Durant six décennies, Bataville a été un modèle de succès industriel et collectif. À son meilleur, l'usine Bata employait plus de 2 500 personnes. Plus de 3,4 millions de paires de chaussures étaient produites tous les ans. Centre névralgique du projet de Tomas Bata, la commune de Moussey comptait à peine 300 habitants avant l’implantation de l’usine. De 1931 à 1936, elle passa d’une population de 262 à 1 109 (encore plus de 1 000 en 1968). Mais, le déclin s’enclencha, inéluctable. À la fin des années 1990, alors que la production était en berne, un plan social vit la suppression de plus d’un quart des effectifs, 800 salariés. Le dépôt de bilan arriva un peu plus tard, créant un choc pour des milliers de famille et le bassin de vie. Une catastrophe humaine et économique. Durant 70 ans, 14 milliards de paires de chaussures seront ainsi sorties des chaînes de l’usine Bata, dans cet atmosphère d’osmose et d'émulation La fermeture définitive de l’entreprise fut actée en 2001. La fin d’une époque et d’une belle page de l’histoire ouvrière lorraine. Bataville, hier grouillante de monde, a aujourd’hui des allures de ville fantôme. Les anciens bâtiments, vidés de leurs machines, sont aujourd’hui occupés par quelques entreprises et associations. On parle ci-et-là de projets ou d'autres... 2014 constitue une date importante : la cantine et le bâtiment d’usine ont été classés au titre de Monuments Historiques. Depuis, le périmètre de protection a été étendu à l’ensemble de l’ancienne cité, labellisée Patrimoine du XXe siècle.
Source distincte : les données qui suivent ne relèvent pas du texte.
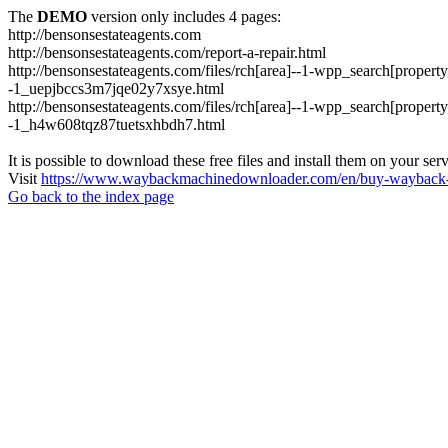
The
DEMO
version only includes 4 pages:
http://bensonsestateagents.com
http://bensonsestateagents.com/report-a-repair.html
http://bensonsestateagents.com/files/rch[area]--1-wpp_search[prope
-1_uepjbccs3m7jqe02y7xsye.html
http://bensonsestateagents.com/files/rch[area]--1-wpp_search[prope
-1_h4w608tqz87tuetsxhbdh7.html
It is possible to download these free files and install them on your ser
Visit
https://www.waybackmachinedownloader.com/en/buy-wayback-
Go back to the index page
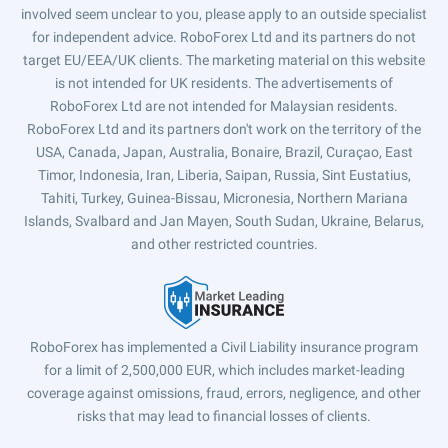
involved seem unclear to you, please apply to an outside specialist
for independent advice. RoboForex Ltd and its partners do not
target EU/EEA/UK clients. The marketing material on this website
is not intended for UK residents. The advertisements of
RoboForex Ltd are not intended for Malaysian residents.
RoboForex Ltd and its partners don't work on the territory of the
USA, Canada, Japan, Australia, Bonaire, Brazil, Curaçao, East
Timor, Indonesia, Iran, Liberia, Saipan, Russia, Sint Eustatius,
Tahiti, Turkey, Guinea-Bissau, Micronesia, Northern Mariana
Islands, Svalbard and Jan Mayen, South Sudan, Ukraine, Belarus,
and other restricted countries.
RoboForex has implemented a Civil Liability insurance program
for a limit of 2,500,000 EUR, which includes market-leading
coverage against omissions, fraud, errors, negligence, and other
risks that may lead to financial losses of clients.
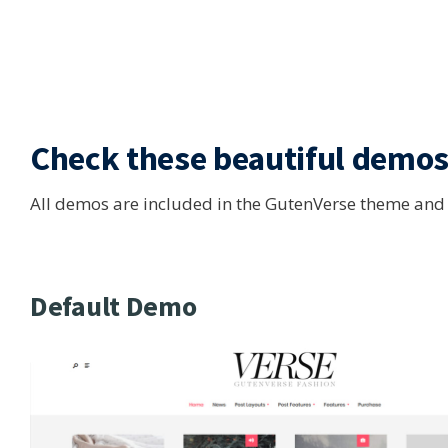
Check these
beautiful demo
All demos are included in the GutenVerse theme and ar
Default Demo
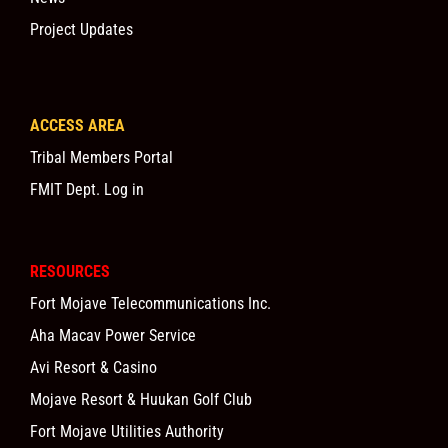
Project Updates
ACCESS AREA
Tribal Members Portal
FMIT Dept. Log in
RESOURCES
Fort Mojave Telecommunications Inc.
Aha Macav Power Service
Avi Resort & Casino
Mojave Resort & Huukan Golf Club
Fort Mojave Utilities Authority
Le passé, comme figé dans le présent. © : Carine Claude.
Transmettre...
Les années à venir verront le centenaire de la création de cité de Bataville. Il ne faut pas oublier cette aventure unique, tant industrielle qu’humaine. On appelle cela le devoir de mémoire. Transmettre le sens de l’histoire, les traces et leçons du passé aux générations présentes et futures : un défi du quotidien. Ce samedi 25 juin, à 15 h, le département de la Moselle propose une conférence-discussion gratuite dans le cadre de l’exposition «Pas un pas sans Bata» au Centre des archives industrielles et techniques de la Moselle, à Saint-Avold. La conférence est organisée en partenariat avec l’Université de Lorraine et les Archives Henri-Poincaré Philosophie et Recherches sur les Sciences et les Technologies. Dans le cadre d’un programme Contrat de Plan État Région, des chercheurs de l’Université de Lorraine ont travaillé pendant cinq ans sur la ville-usine de Bataville et viennent rendre compte de leurs travaux : Martine Paindorge, Maître de Conférences, Histoire des disciplines technologiques évoquera «la formation à Hellocourt». Brice Monier, Maître de Conférences, Histoire du sport reviendra sur «le dispositif sportif batavillois». La discussion se poursuivra avec deux anciens salariés de Bata et des habitants de la cité-usine. À l’issue, une visite du magasin d’archives et de l’exposition «Pas un pas sans Bata» sera possible. Toutes les archives sur Bata sont conservées au CAITM à Saint-Avold.
Le site garde une atmosphère particulière deux décennies après sa fermeture. © : DR.
Informations pratiques :
Centre des archives industrielles et techniques de la Moselle
Rue du merle - 57 500 Saint-Avold - 03.87.78.06.78
Du lundi au vendredi de 8 h 30 à 16 h 30
L’exposition «Pas un pas sans Bata» : jusqu’à la fin de l’été.